═══ DATASET EXTRACT ═══
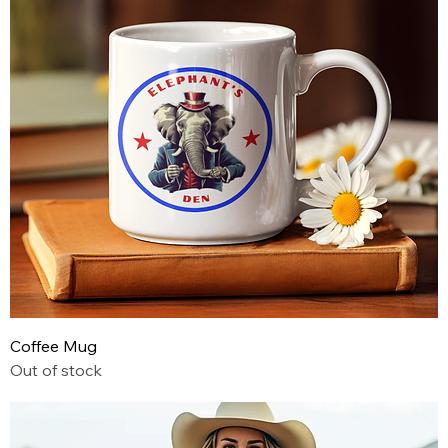
Coffee Mug
Out of stock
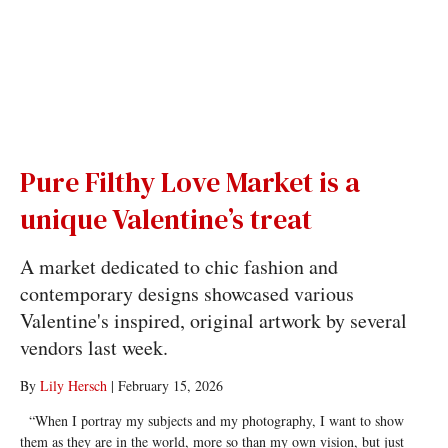
Pure Filthy Love Market is a
unique Valentine’s treat
A market dedicated to chic fashion and
contemporary designs showcased various
Valentine's inspired, original artwork by several
vendors last week.
By
Lily Hersch
|
February 15, 2026
“When I portray my subjects and my photography, I want to show
them as they are in the world, more so than my own vision, but just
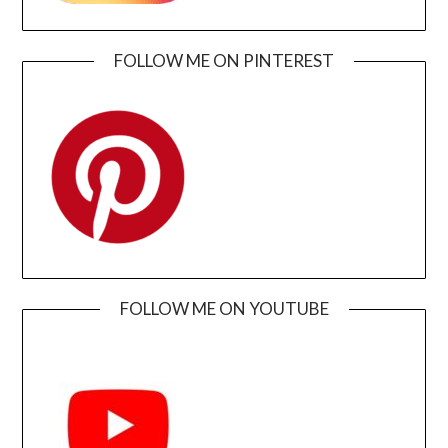
FOLLOW ME ON PINTEREST
FOLLOW ME ON YOUTUBE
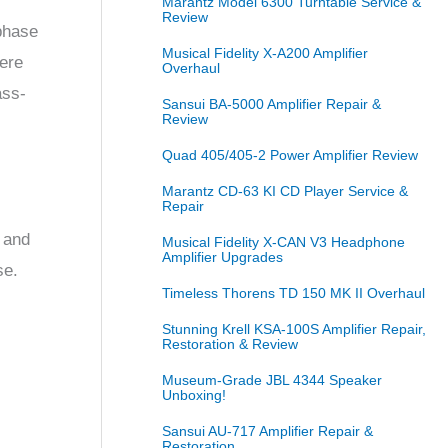
Marantz Model 6300 Turntable Service &
Review
phase
Musical Fidelity X-A200 Amplifier
were
Overhaul
ass-
Sansui BA-5000 Amplifier Repair &
Review
Quad 405/405-2 Power Amplifier Review
Marantz CD-63 KI CD Player Service &
Repair
 and
Musical Fidelity X-CAN V3 Headphone
Amplifier Upgrades
se.
Timeless Thorens TD 150 MK II Overhaul
Stunning Krell KSA-100S Amplifier Repair,
Restoration & Review
Museum-Grade JBL 4344 Speaker
Unboxing!
Sansui AU-717 Amplifier Repair &
Restoration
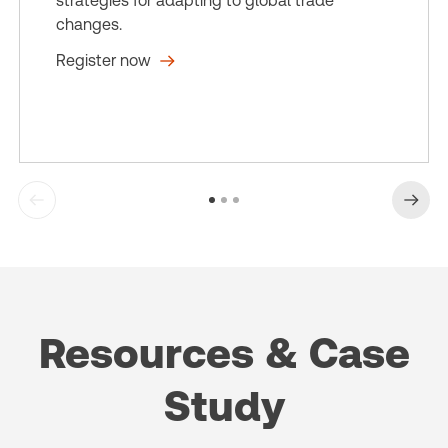
strategies for adapting to global trade
changes.
Register now
Resources & Case
Study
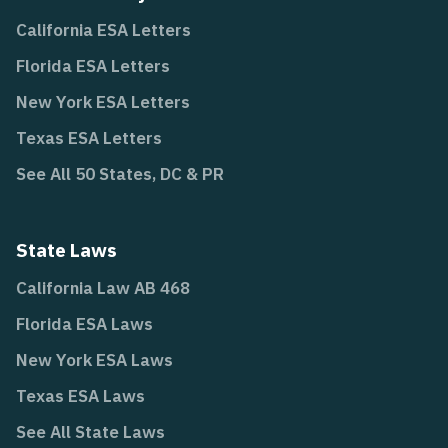
California ESA Letters
Florida ESA Letters
New York ESA Letters
Texas ESA Letters
See All 50 States, DC & PR
State Laws
California Law AB 468
Florida ESA Laws
New York ESA Laws
Texas ESA Laws
See All State Laws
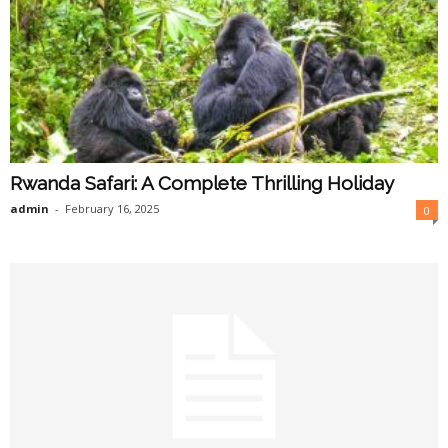
Rwanda Safari: A Complete Thrilling Holiday
admin
-
February 16, 2025
0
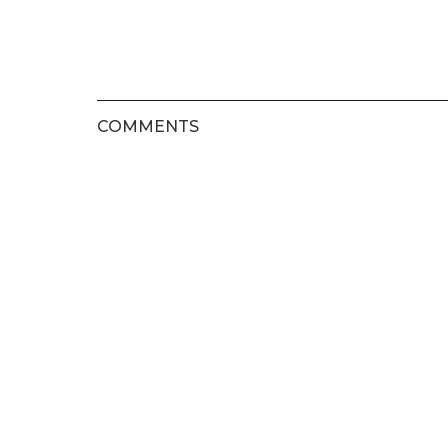
COMMENTS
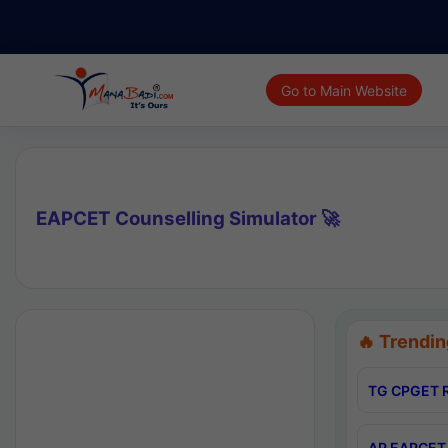
Go to Main Website
EAPCET Counselling Simulator 🚀
🔥 Trendin
TG CPGET R
AP EAPCET 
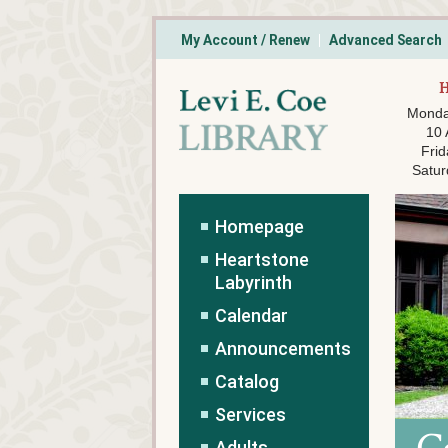
My Account / Renew
Advanced Search
Monda
10
Frid
Satur
Homepage
Heartstone
Labyrinth
Calendar
Announcements
Catalog
Services
Adults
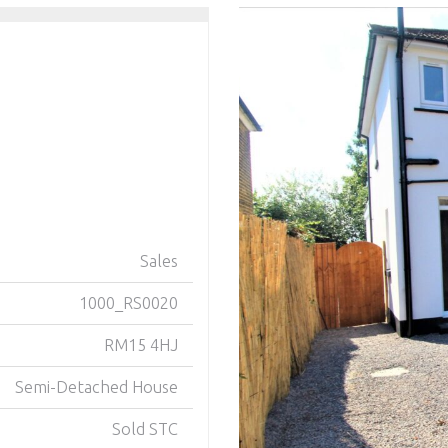
Sales
1000_RS0020
RM15 4HJ
Semi-Detached House
Sold STC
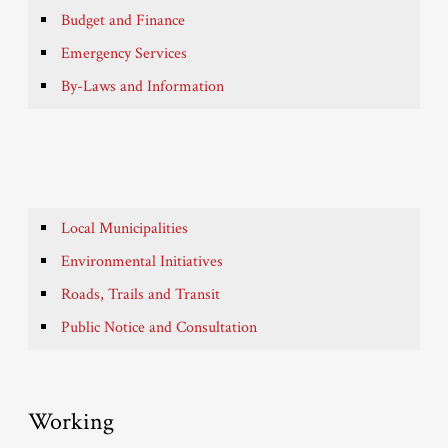
Budget and Finance
Emergency Services
By-Laws and Information
Local Municipalities
Environmental Initiatives
Roads, Trails and Transit
Public Notice and Consultation
Working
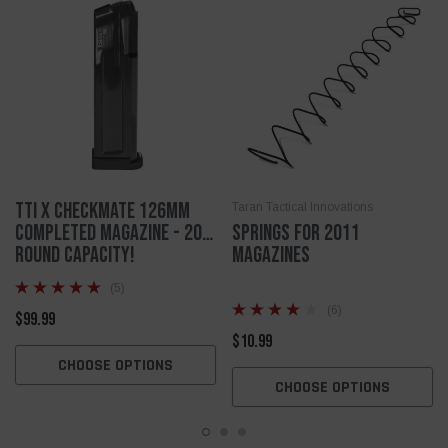
TTI X Checkmate 126mm
Taran Tactical Innovations
Completed Magazine - 20
Springs for 2011
ROUND CAPACITY!
magazines
(5)
(6)
$99.99
$10.99
CHOOSE OPTIONS
CHOOSE OPTIONS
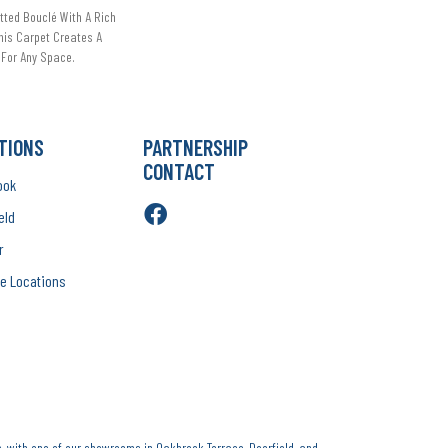
tted Bouclé With A Rich
This Carpet Creates A
For Any Space.
TIONS
PARTNERSHIP
CONTACT
ook
eld
r
e Locations
, with one of our showrooms in Oakbrook Terrace, Deerfield, and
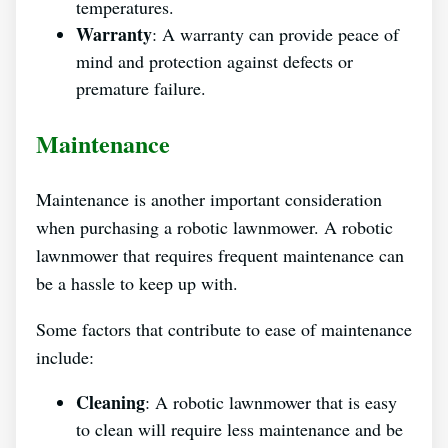
temperatures.
Warranty
: A warranty can provide peace of
mind and protection against defects or
premature failure.
Maintenance
Maintenance is another important consideration
when purchasing a robotic lawnmower. A robotic
lawnmower that requires frequent maintenance can
be a hassle to keep up with.
Some factors that contribute to ease of maintenance
include:
Cleaning
: A robotic lawnmower that is easy
to clean will require less maintenance and be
═══
● YOUR GOAL
What is the number of lines in the data that hold the string "Review"? Answer with the number only.

● THE ANSWER
4